L’articolo del Corriere della Sera sul Rating Pubblico delle Regioni ha scatenato un dibattito acceso in molte di esse.
Come prevedibile, le Regioni che si sono classificate ai primi posti hanno esaltato il risultato ottenuto, spesso però forzando il significato dell’analisi. Parimenti, nelle Regioni che hanno ottenuto un punteggio basso, collocandosi agli ultimi posti della classifica, il risultato è stato utilizzato dall’opposizione politica in Consiglio regionale per lanciare accuse eccessive alla Giunta.
Alcuni chiarimenti sono d’obbligo:
I risultati pubblicati dal Corriere della Sera riguardano solo una macro-area sulle sei che compongono il Rating Pubblico elaborato da Fondazione Etica: i dati di bilancio.
Pertanto, l’Emilia Romagna, che è benchmark per il bilancio, potrebbe non esserlo nelle altre macro-aree (governance, gestione del personale, servizi ai cittadini, appalti e fornitori, impatto ambientale).
Dall’altro lato, le Regioni, come il Molise, che presentano dati di bilancio meno virtuosi, potrebbero recuperare nelle altre cinque macro-aree.
Il Rating Pubblico è stato pensato non per lo scontro politico, ma per il confronto costruttivo: una radiografia di cosa funziona e cosa no nell’Amministrazione Regionale. Grazie ad esso le Regioni si raccontano agli stakeholder e possono individuare dove e come migliorarsi. Non è una gara con vincitori e vinti, ma una competizione a spendere meglio il denaro dei cittadini.
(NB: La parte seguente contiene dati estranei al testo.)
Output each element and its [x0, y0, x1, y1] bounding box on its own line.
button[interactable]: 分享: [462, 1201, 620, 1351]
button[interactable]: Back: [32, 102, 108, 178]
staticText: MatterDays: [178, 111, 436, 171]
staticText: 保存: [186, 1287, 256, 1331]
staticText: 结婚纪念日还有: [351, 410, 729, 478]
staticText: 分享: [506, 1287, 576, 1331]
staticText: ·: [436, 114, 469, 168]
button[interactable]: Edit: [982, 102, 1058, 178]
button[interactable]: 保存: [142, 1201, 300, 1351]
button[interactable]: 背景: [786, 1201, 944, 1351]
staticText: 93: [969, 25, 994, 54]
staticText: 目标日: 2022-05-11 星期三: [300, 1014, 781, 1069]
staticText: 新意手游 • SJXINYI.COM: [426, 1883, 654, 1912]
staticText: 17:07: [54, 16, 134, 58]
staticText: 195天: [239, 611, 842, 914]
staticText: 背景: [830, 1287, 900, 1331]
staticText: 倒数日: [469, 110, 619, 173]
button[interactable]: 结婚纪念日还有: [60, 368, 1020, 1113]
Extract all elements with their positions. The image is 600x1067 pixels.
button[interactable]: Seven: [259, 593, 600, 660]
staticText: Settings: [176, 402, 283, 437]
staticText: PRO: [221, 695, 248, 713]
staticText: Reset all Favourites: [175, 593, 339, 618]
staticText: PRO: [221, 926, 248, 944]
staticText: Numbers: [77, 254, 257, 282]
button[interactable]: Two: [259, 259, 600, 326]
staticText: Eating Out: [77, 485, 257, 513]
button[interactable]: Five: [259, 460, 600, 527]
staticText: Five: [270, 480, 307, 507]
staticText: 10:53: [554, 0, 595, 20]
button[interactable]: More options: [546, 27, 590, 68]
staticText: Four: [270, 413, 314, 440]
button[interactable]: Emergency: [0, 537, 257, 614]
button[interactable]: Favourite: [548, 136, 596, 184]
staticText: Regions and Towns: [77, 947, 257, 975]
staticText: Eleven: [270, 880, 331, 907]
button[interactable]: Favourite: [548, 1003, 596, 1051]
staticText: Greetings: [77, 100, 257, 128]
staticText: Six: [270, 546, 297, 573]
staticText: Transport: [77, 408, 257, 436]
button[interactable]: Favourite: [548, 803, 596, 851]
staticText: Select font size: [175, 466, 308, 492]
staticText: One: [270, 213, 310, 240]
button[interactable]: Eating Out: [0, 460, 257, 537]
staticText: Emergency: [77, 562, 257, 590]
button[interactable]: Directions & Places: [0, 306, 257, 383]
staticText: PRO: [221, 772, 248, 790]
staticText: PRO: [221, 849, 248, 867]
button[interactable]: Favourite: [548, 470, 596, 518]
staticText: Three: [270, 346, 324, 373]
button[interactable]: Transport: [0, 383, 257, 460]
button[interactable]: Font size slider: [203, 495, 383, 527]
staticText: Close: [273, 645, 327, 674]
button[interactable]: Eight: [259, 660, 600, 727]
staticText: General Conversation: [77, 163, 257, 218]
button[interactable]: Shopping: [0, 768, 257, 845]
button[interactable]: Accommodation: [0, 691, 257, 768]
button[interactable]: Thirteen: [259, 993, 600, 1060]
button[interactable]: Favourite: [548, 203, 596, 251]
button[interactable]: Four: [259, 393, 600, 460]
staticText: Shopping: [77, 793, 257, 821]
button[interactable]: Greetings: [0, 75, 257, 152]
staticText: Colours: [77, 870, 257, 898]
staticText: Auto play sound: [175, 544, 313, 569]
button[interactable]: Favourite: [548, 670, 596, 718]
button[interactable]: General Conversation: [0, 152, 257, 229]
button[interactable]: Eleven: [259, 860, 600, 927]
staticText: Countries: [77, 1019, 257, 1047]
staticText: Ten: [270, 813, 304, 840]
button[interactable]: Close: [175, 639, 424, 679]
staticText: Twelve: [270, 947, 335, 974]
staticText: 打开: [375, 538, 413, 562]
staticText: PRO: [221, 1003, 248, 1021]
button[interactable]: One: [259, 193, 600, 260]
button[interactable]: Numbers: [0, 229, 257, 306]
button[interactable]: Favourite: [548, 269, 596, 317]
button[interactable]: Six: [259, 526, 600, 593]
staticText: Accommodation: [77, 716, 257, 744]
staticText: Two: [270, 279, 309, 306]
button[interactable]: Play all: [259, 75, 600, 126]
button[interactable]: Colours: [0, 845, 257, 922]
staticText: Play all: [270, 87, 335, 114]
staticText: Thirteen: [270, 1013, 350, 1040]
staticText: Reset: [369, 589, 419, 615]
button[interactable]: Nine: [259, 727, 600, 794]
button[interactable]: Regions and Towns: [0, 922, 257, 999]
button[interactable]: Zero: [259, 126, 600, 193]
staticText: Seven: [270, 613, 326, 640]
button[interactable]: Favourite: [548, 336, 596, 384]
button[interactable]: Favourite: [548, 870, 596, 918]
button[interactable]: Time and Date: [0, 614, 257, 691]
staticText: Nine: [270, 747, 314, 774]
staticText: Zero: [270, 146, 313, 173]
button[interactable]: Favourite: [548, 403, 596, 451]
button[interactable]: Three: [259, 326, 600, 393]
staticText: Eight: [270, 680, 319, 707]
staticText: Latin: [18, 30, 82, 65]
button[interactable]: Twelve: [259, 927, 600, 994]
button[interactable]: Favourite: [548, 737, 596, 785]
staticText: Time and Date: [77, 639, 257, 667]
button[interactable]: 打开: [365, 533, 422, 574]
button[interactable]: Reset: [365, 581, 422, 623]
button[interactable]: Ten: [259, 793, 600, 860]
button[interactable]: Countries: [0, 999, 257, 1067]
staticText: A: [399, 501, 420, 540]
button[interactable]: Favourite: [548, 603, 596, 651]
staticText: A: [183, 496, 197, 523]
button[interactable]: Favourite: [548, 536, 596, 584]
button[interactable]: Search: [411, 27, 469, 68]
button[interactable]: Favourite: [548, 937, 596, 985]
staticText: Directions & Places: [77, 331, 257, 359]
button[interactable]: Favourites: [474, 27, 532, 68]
Portando una sorta di sana concorrenza tra le Regioni, il Rating Pubblico implementa lo spirito del decreto 33/2013, cosiddetto “trasparenza”, rendendo conveniente per le Regioni essere più trasparenti ed efficienti: l’incentivo è sia reputazionale (sui media e tra gli stakeholder) sia finanziario (con maggiori risorse pubbliche e private).
Il “vespaio” sollevato dall’articolo del Corriere della Sera ne è la dimostrazione.